Autorretrato: Mulher libertária
Nasci
nesses lugarejos escondidos nos mapas. No afã de conhecer a vida, lia os livros
do mundo e me encantava com o que via nas páginas, desejava conhecer os
longínquos lugares apresentados. Mas meu
meio familiar me obrigou a exercitar a filosofia da ausência, faltava quase
tudo. Ao meu redor, o vislumbre era seca, pobreza e o destino do casamento para
as mulheres.
Naquele
lugar, desde menina sabia o determinismo da minha sorte, porém a literatura me
mostrou que havia outras existências. Fugi desse destino. Rosário de trabalho.

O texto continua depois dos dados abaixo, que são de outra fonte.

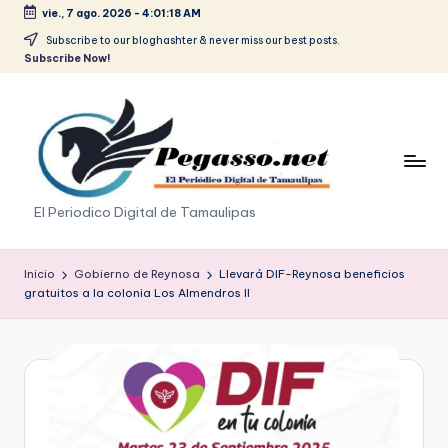
vie., 7 ago. 2026
-
4:01:19 AM
Saltar
Subscribe to our bloghashter & never miss our best posts.
Subscribe Now!
al
contenido
p
El Periodico Digital de Tamaulipas
e
g
Inicio
Gobierno de Reynosa
Llevará DIF-Reynosa beneficios
gratuitos a la colonia Los Almendros II
a
s
o
.
p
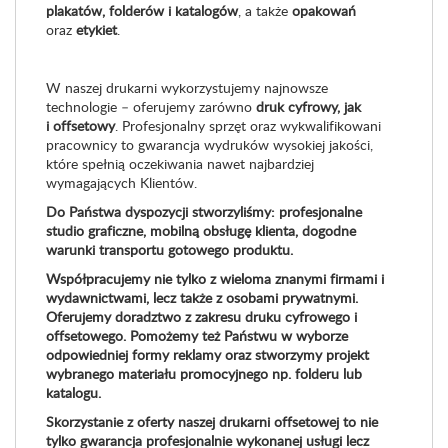
plakatów, folderów i katalogów
, a także
opakowań
oraz
etykiet
.
W naszej drukarni wykorzystujemy najnowsze
technologie – oferujemy zarówno
druk cyfrowy, jak
i offsetowy
. Profesjonalny sprzęt oraz wykwalifikowani
pracownicy to gwarancja wydruków wysokiej jakości,
które spełnią oczekiwania nawet najbardziej
wymagających Klientów.
Do Państwa dyspozycji stworzyliśmy:
profesjonalne
studio graficzne, mobilną obsługę klienta, dogodne
warunki transportu gotowego produktu.
Współpracujemy nie tylko z wieloma znanymi firmami i
wydawnictwami, lecz także z osobami prywatnymi.
Oferujemy doradztwo z zakresu druku cyfrowego i
offsetowego. Pomożemy też Państwu w wyborze
odpowiedniej formy reklamy oraz stworzymy projekt
wybranego
materiału promocyjnego
np. folderu lub
katalogu.
Skorzystanie z oferty naszej drukarni offsetowej to nie
tylko gwarancja profesjonalnie wykonanej usługi lecz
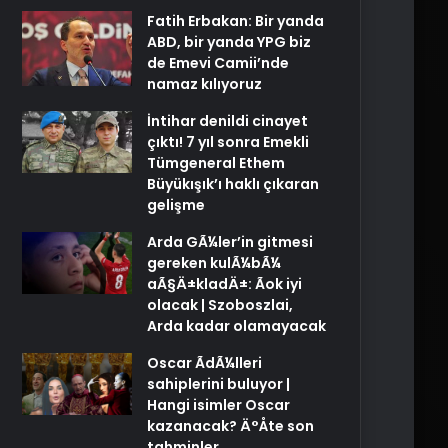
Fatih Erbakan: Bir yanda
ABD, bir yanda YPG biz
de Emevi Camii’nde
namaz kılıyoruz
İntihar denildi cinayet
çıktı! 7 yıl sonra Emekli
Tümgeneral Ethem
Büyükışık’ı haklı çıkaran
gelişme
Arda GÃ¼ler’in gitmesi
gereken kulÃ¼bÃ¼
aÃ§Ä±kladÄ±: Ãok iyi
olacak | Szoboszlai,
Arda kadar olamayacak
Oscar ÃdÃ¼lleri
sahiplerini buluyor |
Hangi isimler Oscar
kazanacak? Ä°Åte son
tahminler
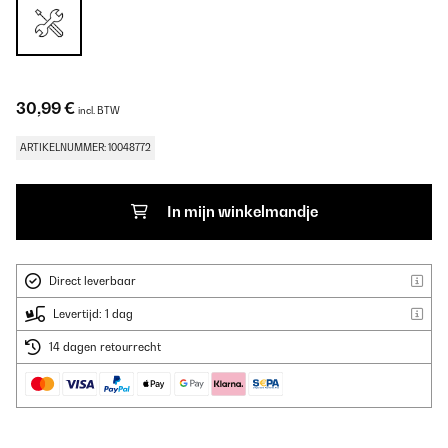
30,99 €
incl. BTW
ARTIKELNUMMER: 10048772
In mijn winkelmandje
Direct leverbaar
Levertijd: 1 dag
14 dagen retourrecht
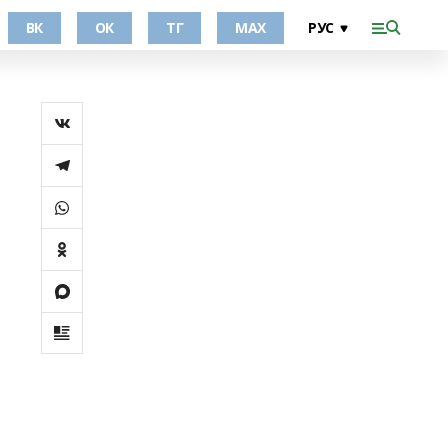
ВК
ОК
ТГ
МАХ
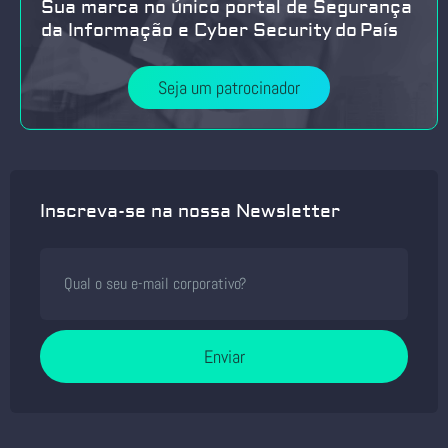
Sua marca no único portal de Segurança
da Informação e Cyber Security do País
Seja um patrocinador
Inscreva-se na nossa Newsletter
Enviar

Muito estudo. Noites mal dormidas. Porém o sonho era sacrossanto: ser uma
mulher livre. Desventuras, asperezas e alguns prantos não me alquebraram. Foi
então que passei a acreditar que minha têmpera era mais forte que as pedras que
margeiam o rio da minha cidade.
Aos
treze anos saí de onde nasci para estudar o segundo grau em Picos, dividia um
quarto sem janela com mais quatro primas e irmã. Todas nós cursávamos a escola
Normal, para ter o salvo conduto de uma
profissão.
Mas
eu sonhava com mais, e aos dezesseis,
fui cursar a faculdade na capital, minha mãe, na sua ingenuidade, me deu
o seguinte conselho: filha, na Universidade, cuidado com as pessoas más, na
hora do intervalo fique perto dos professores! Ela acreditava que os educadores
são aqueles que conduzem os alunos para o bem! Ela estava certa!
Eu
morava em um bairro distante em Teresina, longe de tudo, passava horas nas
paradas de ônibus, indo para a faculdade, ou indo para um dos empregos,
necessários para sobrevivência e custear meus estudos. Na Universidade, fiz
poucas amizades em um curso elitizado, assim eu fiz da biblioteca, meu refúgio,
entre as estantes de livros, eu passava as horas e achava que poderia
conquistar o mundo. Foi em outros ambientes, como o da luta sindical que
ampliei minha vida social e fiz minhas primeiras grandes amizades na cidade
grande.
Como
dentista, assumi a missão de aliviar as dores dos outros, talvez numa forma
atávica de minorar as angustias da minha alma. Um dia não tive mais
necessidade. Após vinte e poucos anos, senti-me cansada do labor manual e da
monotonia da profissão. Abandonei os
fórceps e cingi definitivamente a literatura e a docência, que sempre foi uma
segunda atividade. Aprendi coisas na
vida que não encontrei nos livros. Não
há mais pressa, é tempo de sentir e vivenciar os sentimentos mais simples.